* **WORK INSTRUCTIONS**
Omit the images. Copy each entry word for word.

Page-level text extractions

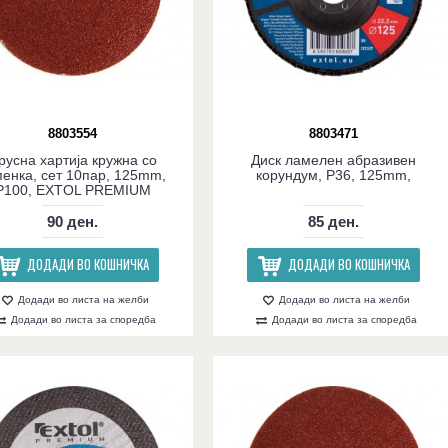
8803554
8803471
русна хартија кружна со
Диск ламелен абразивен
пенка, сет 10пар, 125mm,
корундум, P36, 125mm,
P100, EXTOL PREMIUM
90 ден.
85 ден.
ДОДАДИ ВО КОШНИЧКА
ДОДАДИ ВО КОШНИЧКА
Додади во листа на желби
Додади во листа на желби
Додади во листа за споредба
Додади во листа за споредба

* **OUTPUT OF THE EXERCISE**
8803554
8803471
русна хартија кружна со
Диск ламелен абразивен
пенка, сет 10пар, 125mm,
корундум, P36, 125mm,
P100, EXTOL PREMIUM
90 ден.
85 ден.
ДОДАДИ ВО КОШНИЧКА
ДОДАДИ ВО КОШНИЧКА
Додади во листа на желби
Додади во листа на желби
Додади во листа за споредба
Додади во листа за споредба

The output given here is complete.